Other researchers are studying the direct ability of the T cells induced by an AIDS vaccine candidate to kill virus-infected cells. Researchers can extract T cells from volunteers in an AIDS vaccine clinical trial through blood samples and test them in a laboratory against HIV to see if they are actually capable of killing virus-infected cells. This method is now being used by some researchers to prioritize vaccine candidates in Phase I clinical trials.
Another approach is to study different viral and bacterial vectors that may be used for AIDS vaccine candidates to see if they induce different types of T-cell responses. Researchers have conducted preclinical experiments in mice to compare the T cells induced by different viral vectors. The results indicate that the choice of vector does affect the type of T cells that are induced upon vaccination.

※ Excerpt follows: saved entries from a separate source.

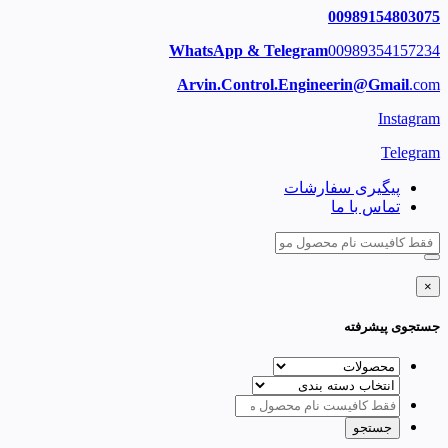
00989154803075
WhatsApp & Telegram
00989354157234
Arvin.Control.Engineerin@Gmail
.com
Instagram
Telegram
پیگیری سفارشات
تماس با ما
×
جستجوی پیشرفته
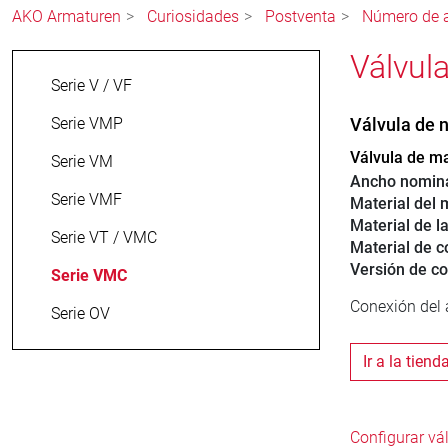
AKO Armaturen
Curiosidades
Postventa
Número de a
Válvul
Serie V / VF
Serie VMP
Válvula de
Válvula de m
Serie VM
Ancho nomin
Serie VMF
Material del 
Material de l
Serie VT / VMC
Material de c
Versión de c
Serie VMC
Conexión del a
Serie OV
Ir a la tiend
Configurar v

Researchers are also currently studying the characteristics of effective T-cell responses in other viral infections, in which cellular immune responses are at least partly responsible for protection, to determine what types of T cells an AIDS vaccine candidate should ideally induce. More research on T-cell responses to HIV, as well as other pathogens, will shed light on these questions and help researchers design more effective AIDS vaccine candidates.